Patients and Methods: A total of 129 PBC patients (age 32–93 years, 119 women) were included. Of these, 44 had cirrhosis at diagnosis, and 13 had undergone liver transplantation for PBC prior to inclusion. Biochemical response to UDCA, assessed using Barcelona criteria, was available for 62 (48%) patients. Serum sterol levels were measured by gas chromatography/mass spectrometry (GC/MS). Machine learning (ML) algorithms were employed to develop a model predicting UDCA response.

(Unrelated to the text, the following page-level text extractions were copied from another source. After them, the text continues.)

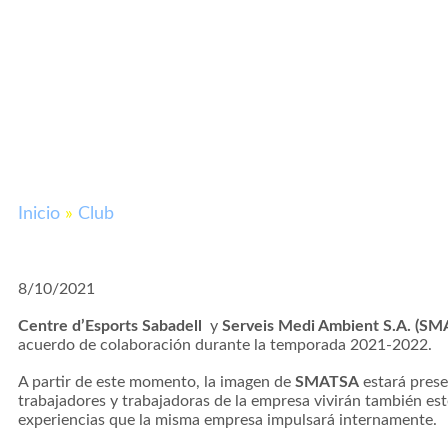
Inicio
»
Club
8/10/2021
Centre d’Esports Sabadell
y
Serveis Medi Ambient S.A. (
SM
acuerdo de colaboración durante la temporada 2021-2022.
A partir de este momento, la imagen de
SMATSA
estará prese
trabajadores y trabajadoras de la empresa vivirán también es
experiencias que la misma empresa impulsará internamente.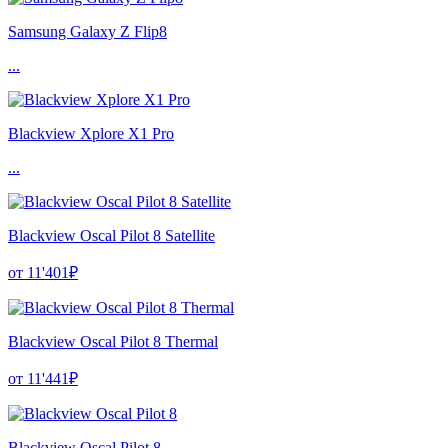
Samsung Galaxy Z Flip8
...
Blackview Xplore X1 Pro
...
Blackview Oscal Pilot 8 Satellite
от 11'401₽
Blackview Oscal Pilot 8 Thermal
от 11'441₽
Blackview Oscal Pilot 8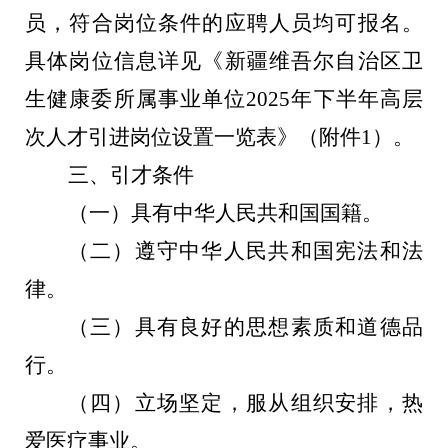
员，符合岗位条件的应聘人员均可报名。
具体岗位信息详见《新疆维吾尔自治区卫
生健康委所属事业单位
2025
年下半年高层
次人才引进岗位设置一览表》（附件
1
）。
三、引才条件
（一）具有中华人民共和国国籍。
（二）遵守中华人民共和国宪法和法
律。
（三）具有良好的思想素质和道德品
行。
（四）立场坚定，服从组织安排，热
爱医疗事业。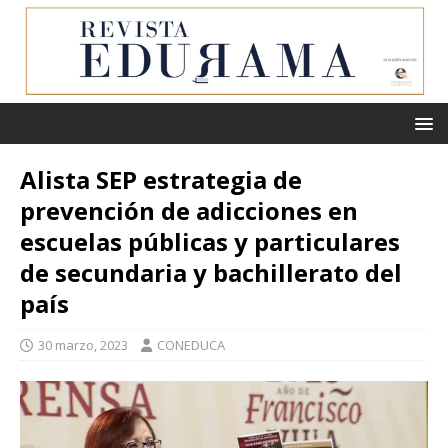
Alista SEP estrategia de
prevención de adicciones en
escuelas públicas y particulares
de secundaria y bachillerato del
país
30 marzo, 2023
CONEDUCA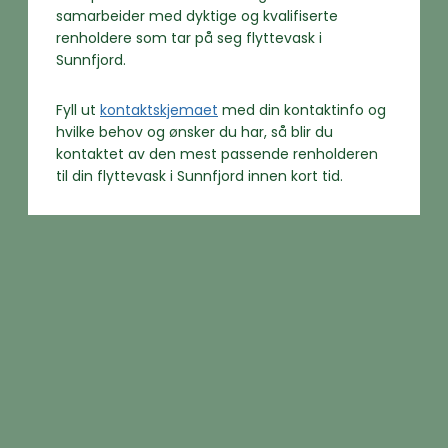
samarbeider med dyktige og kvalifiserte
renholdere som tar på seg flyttevask i
Sunnfjord.
Fyll ut
kontaktskjemaet
med din kontaktinfo og
hvilke behov og ønsker du har, så blir du
kontaktet av den mest passende renholderen
til din flyttevask i Sunnfjord innen kort tid.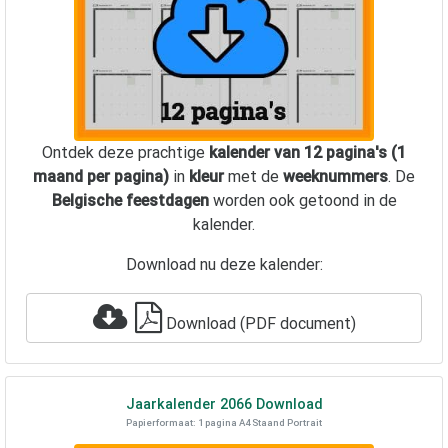
Ontdek deze prachtige
kalender van 12 pagina's (1
maand per pagina)
in
kleur
met de
weeknummers
. De
Belgische feestdagen
worden ook getoond in de
kalender.
Download nu deze kalender:
Download (PDF document)
Jaarkalender
2066
Download
Papierformaat: 1 pagina A4 Staand Portrait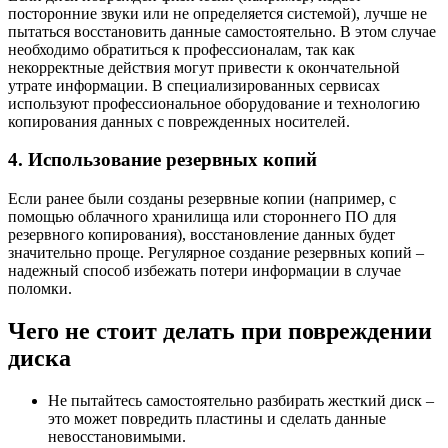
посторонние звуки или не определяется системой), лучше не
пытаться восстановить данные самостоятельно. В этом случае
необходимо обратиться к профессионалам, так как
некорректные действия могут привести к окончательной
утрате информации. В специализированных сервисах
используют профессиональное оборудование и технологию
копирования данных с поврежденных носителей.
4. Использование резервных копий
Если ранее были созданы резервные копии (например, с
помощью облачного хранилища или стороннего ПО для
резервного копирования), восстановление данных будет
значительно проще. Регулярное создание резервных копий –
надежный способ избежать потери информации в случае
поломки.
Чего не стоит делать при повреждении
диска
Не пытайтесь самостоятельно разбирать жесткий диск –
это может повредить пластины и сделать данные
невосстановимыми.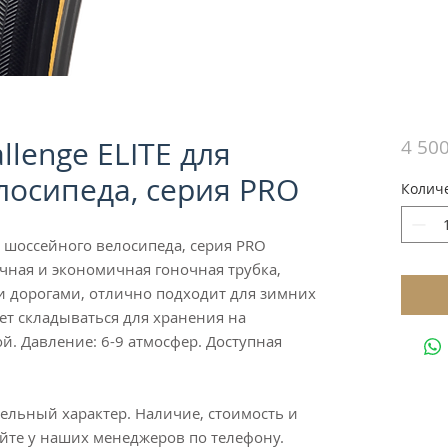
llenge ELITE для
4 500
лосипеда, серия PRO
Колич
ля шоссейного велосипеда, серия PRO
очная и экономичная гоночная трубка,
ми дорогами, отлично подходит для зимних
ет складываться для хранения на
ой. Давление: 6-9 атмосфер. Доступная
льный характер. Наличие, стоимость и
те у наших менеджеров по телефону.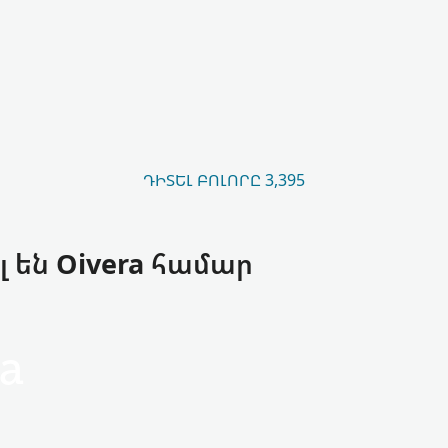
ԴԻՏԵԼ ԲՈԼՈՐԸ 3,395
 են Oivera համար
a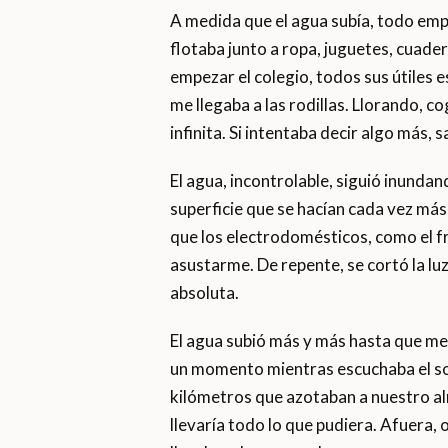
A medida que el agua subía, todo empe
flotaba junto a ropa, juguetes, cuade
empezar el colegio, todos sus útiles es
me llegaba a las rodillas. Llorando, c
infinita. Si intentaba decir algo más, 
El agua, incontrolable, siguió inunda
superficie que se hacían cada vez má
que los electrodomésticos, como el fr
asustarme. De repente, se cortó la l
absoluta.
El agua subió más y más hasta que me
un momento mientras escuchaba el soni
kilómetros que azotaban a nuestro a
llevaría todo lo que pudiera. Afuera, 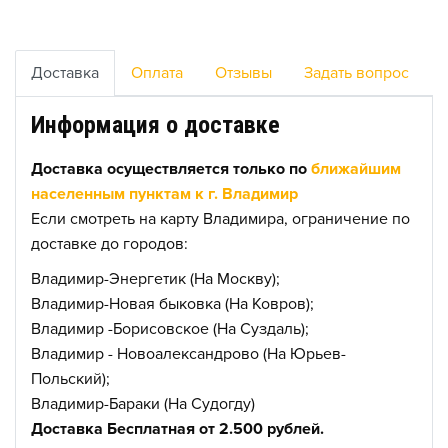
Доставка
Оплата
Отзывы
Задать вопрос
Информация о доставке
Доставка осуществляется только по
ближайшим
населенным пунктам к г. Владимир
Если смотреть на карту Владимира, ограничение по
доставке до городов:
Владимир-Энергетик (На Москву);
Владимир-Новая быковка (На Ковров);
Владимир -Борисовское (На Суздаль);
Владимир - Новоалександрово (На Юрьев-
Польский);
Владимир-Бараки (На Судогду)
Доставка Бесплатная от 2.500 рублей.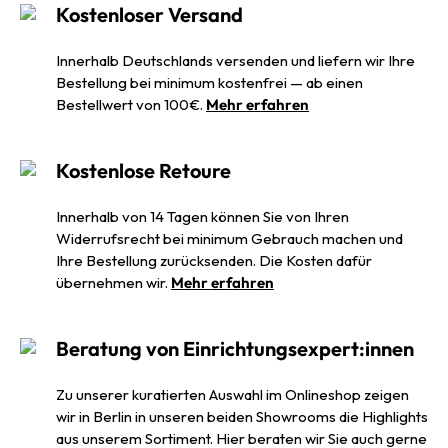
Kostenloser Versand
Innerhalb Deutschlands versenden und liefern wir Ihre
Bestellung bei minimum kostenfrei — ab einen
Bestellwert von 100€.
Mehr erfahren
Kostenlose Retoure
Innerhalb von 14 Tagen können Sie von Ihren
Widerrufsrecht bei minimum Gebrauch machen und
Ihre Bestellung zurücksenden. Die Kosten dafür
übernehmen wir.
Mehr erfahren
Beratung von Einrichtungsexpert:innen
Zu unserer kuratierten Auswahl im Onlineshop zeigen
wir in Berlin in unseren beiden Showrooms die Highlights
aus unserem Sortiment. Hier beraten wir Sie auch gerne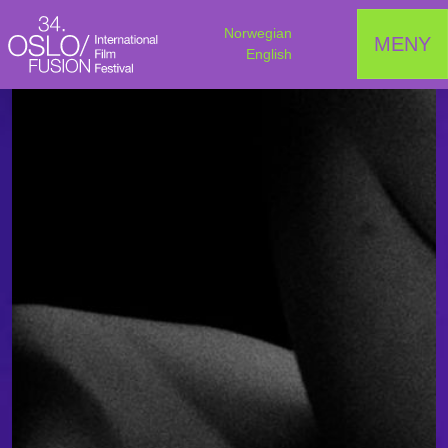
Norwegian
MENY
English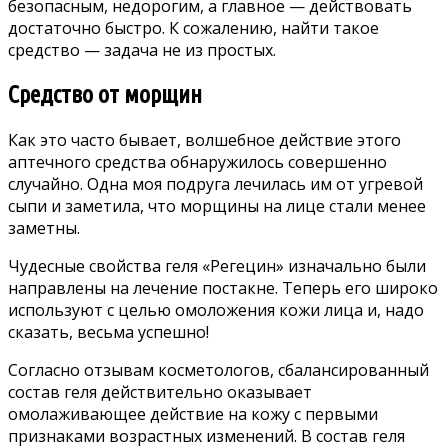
безопасным, недорогим, а главное — действовать
достаточно быстро. К сожалению, найти такое
средство — задача не из простых.
Средство от морщин
Как это часто бывает, волшебное действие этого
аптечного средства обнаружилось совершенно
случайно. Одна моя подруга лечилась им от угревой
сыпи и заметила, что морщины на лице стали менее
заметны.
Чудесные свойства геля «Регецин» изначально были
направлены на лечение постакне. Теперь его широко
используют с целью омоложения кожи лица и, надо
сказать, весьма успешно!
Согласно отзывам косметологов, сбалансированный
состав геля действительно оказывает
омолаживающее действие на кожу с первыми
признаками возрастных изменений. В состав геля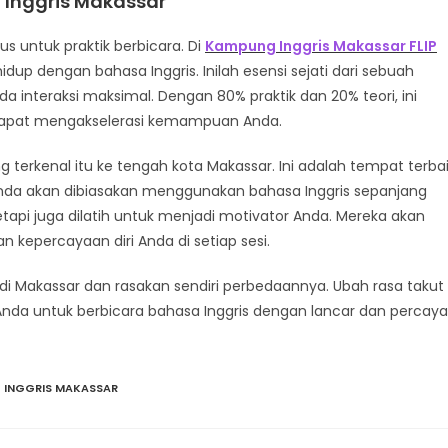
 Inggris Makassar
 untuk praktik berbicara. Di
Kampung Inggris Makassar FLIP
idup dengan bahasa Inggris. Inilah esensi sejati dari sebuah
da interaksi maksimal. Dengan 80% praktik dan 20% teori, ini
i dapat mengakselerasi kemampuan Anda.
erkenal itu ke tengah kota Makassar. Ini adalah tempat terba
Anda akan dibiasakan menggunakan bahasa Inggris sepanjang
tapi juga dilatih untuk menjadi motivator Anda. Mereka akan
epercayaan diri Anda di setiap sesi.
 di Makassar dan rasakan sendiri perbedaannya. Ubah rasa takut
nda untuk berbicara bahasa Inggris dengan lancar dan percaya
 INGGRIS MAKASSAR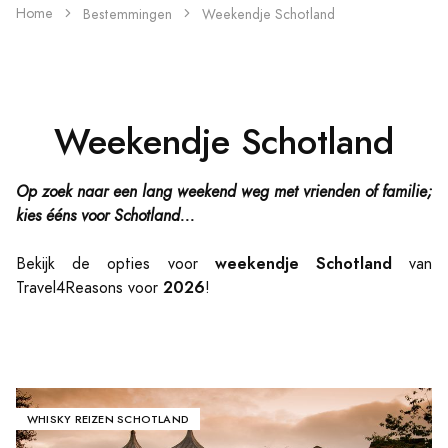
Home
Bestemmingen
Weekendje Schotland
Weekendje Schotland
Op zoek naar een lang weekend weg met vrienden of familie;
kies ééns voor Schotland...
weekendje Schotland
Bekijk de opties voor
van
2026
Travel4Reasons voor
!
WHISKY REIZEN SCHOTLAND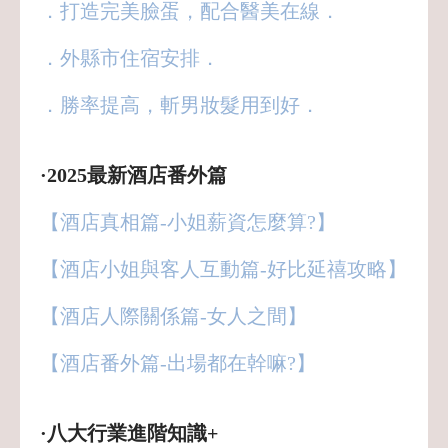
．打造完美臉蛋，配合醫美在線．
．外縣市住宿安排．
．勝率提高，斬男妝髮用到好．
·2025最新酒店番外篇
【酒店真相篇-小姐薪資怎麼算?】
【酒店小姐與客人互動篇-好比延禧攻略】
【酒店人際關係篇-女人之間】
【酒店番外篇-出場都在幹嘛?】
·八大行業進階知識+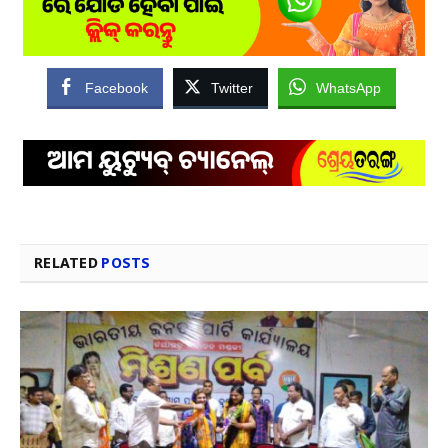
Facebook
Twitter
WhatsApp
RELATED
POSTS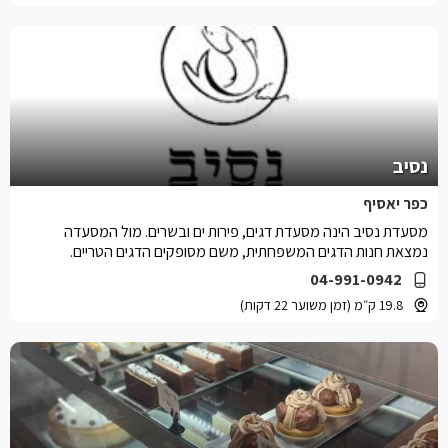
נסיב
כפר יאסיף
מסעדת נסיב הינה מסעדת דגים, פירות ים ובשרים. מול המסעדה
נמצאת חנות הדגים המשפחתית, משם מסופקים הדגים הטריים.
04-991-0942
19.8 ק״מ (זמן משוער 22 דקות)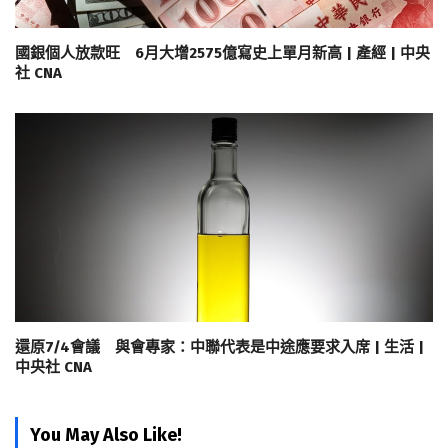
國銀個人放款旺 6月大增2575億寫史上單月新高 | 產經 | 中央
社 CNA
還原7/4會議 與會專家：中聯代表是中途應要求入席 | 生活 |
中央社 CNA
You May Also Like!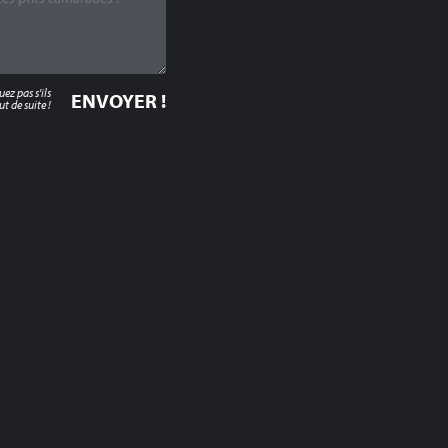
z pas s'ils
t de suite !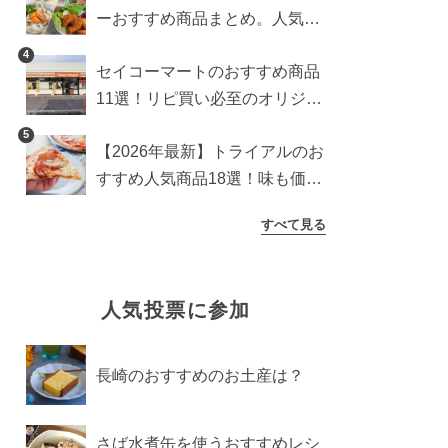
ーおすすめ商品まとめ。人気ラ
ンキング1位から定番アイテム
4
セイコーマートのおすすめ商品
まで
11選！リピ買い必至のオリジナ
ル商品を紹介
5
【2026年最新】トライアルのお
すすめ人気商品18選！味も価格
も満点の高コスパアイテム
すべて見る
人気投票に参加
長崎のおすすめのお土産は？
さば水煮缶を使うおすすめレシ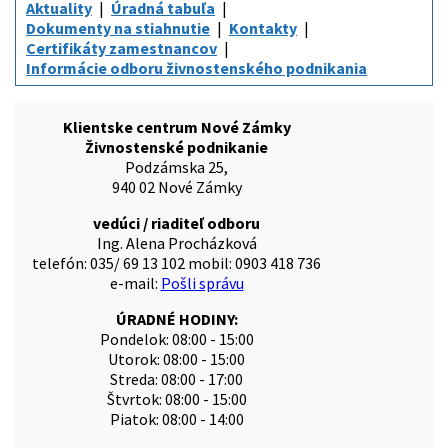
Aktuality
Úradná tabuľa
Dokumenty na stiahnutie
Kontakty
Certifikáty zamestnancov
Informácie odboru živnostenského podnikania
Klientske centrum Nové Zámky
Živnostenské podnikanie
Podzámska 25,
940 02 Nové Zámky
vedúci / riaditeľ odboru
Ing. Alena Procházková
telefón: 035/ 69 13 102 mobil: 0903 418 736
e-mail:
Pošli správu
ÚRADNÉ HODINY:
Pondelok: 08:00 - 15:00
Utorok: 08:00 - 15:00
Streda: 08:00 - 17:00
Štvrtok: 08:00 - 15:00
Piatok: 08:00 - 14:00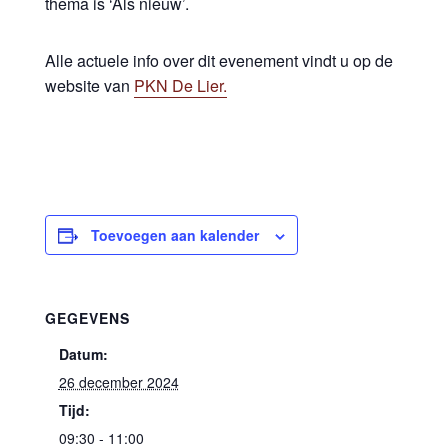
thema is ‘Als nieuw’.
Alle actuele info over dit evenement vindt u op de
website van
PKN De Lier.
Toevoegen aan kalender
GEGEVENS
Datum:
26 december 2024
Tijd:
09:30 - 11:00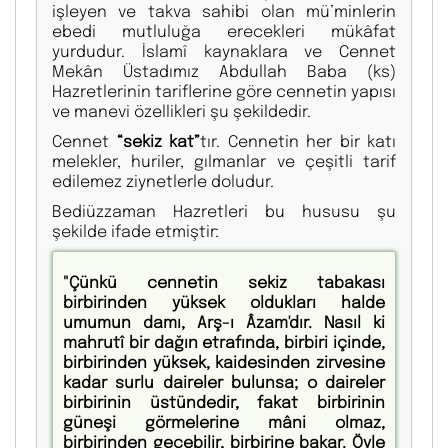
işleyen ve takva sahibi olan mü’minlerin
ebedi mutluluğa erecekleri mükâfat
yurdudur. İslamî kaynaklara ve Cennet
Mekân Üstadımız Abdullah Baba (ks)
Hazretlerinin tariflerine göre cennetin yapısı
ve manevi özellikleri şu şekildedir.
Cennet
“sekiz kat”
tır. Cennetin her bir katı
melekler, huriler, gılmanlar ve çeşitli tarif
edilemez ziynetlerle doludur.
Bediüzzaman Hazretleri bu hususu şu
şekilde ifade etmiştir:
"Çünkü cennetin sekiz tabakası
birbirinden yüksek oldukları halde
umumun damı, Arş-ı Âzam'dır. Nasıl ki
mahrutî bir dağın etrafında, birbiri içinde,
birbirinden yüksek, kaidesinden zirvesine
kadar surlu daireler bulunsa; o daireler
birbirinin üstündedir, fakat birbirinin
güneşi görmelerine mâni olmaz,
birbirinden geçebilir, birbirine bakar. Öyle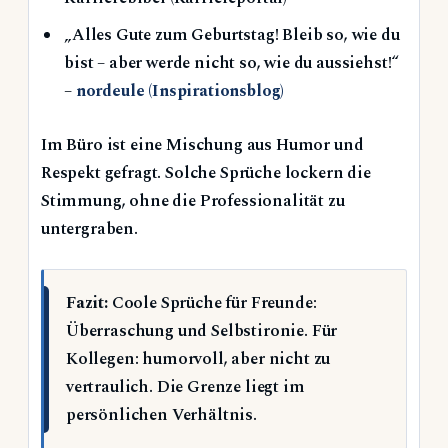
„Alles Gute zum Geburtstag! Bleib so, wie du
bist – aber werde nicht so, wie du aussiehst!“
–
nordeule (Inspirationsblog)
Im Büro ist eine Mischung aus Humor und
Respekt gefragt. Solche Sprüche lockern die
Stimmung, ohne die Professionalität zu
untergraben.
Fazit:
Coole Sprüche für Freunde:
Überraschung und Selbstironie. Für
Kollegen: humorvoll, aber nicht zu
vertraulich. Die Grenze liegt im
persönlichen Verhältnis.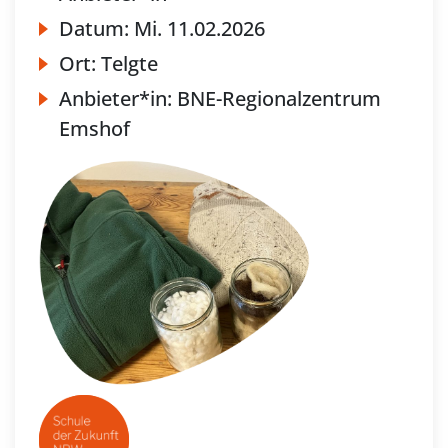
Datum:
Mi.
11.02.2026
Ort:
Telgte
Anbieter*in:
BNE-Regionalzentrum
Emshof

Results: Cirrhotic PBC patients exhibited significantly higher levels of sitosterol, campesterol, and cholestanol compared to non-cirrhotic individuals (all P < 0.01). Cirrhotic patients also showed increased phytosterol:cholesterol ratios and reduced lathosterol:cholesterol ratios (all P < 0.01), while desmosterol:cholesterol ratios were similar between cirrhotic and non-cirrhotic groups (P > 0.05). Post-transplantation patients had elevated 7α-hydroxycholesterol levels, likely reflecting increased radical oxidation. An ML Support Vector Classifier model incorporating 24-hydroxycholesterol, 27-hydroxycholesterol, campesterol, cholesterol, desmosterol, lanosterol, and stigmasterol demonstrated high accuracy, precision, and sensitivity (> 80%) in predicting UDCA non-response.

Conclusions: PBC patients with liver cirrhosis are characterized by reduced cholesterol synthesis and increased sterol absorption compared to patients without cirrhosis. Biochemical response to UDCA therapy is associated with serum levels of specific sterols, providing potential insights into disease management and prognosis.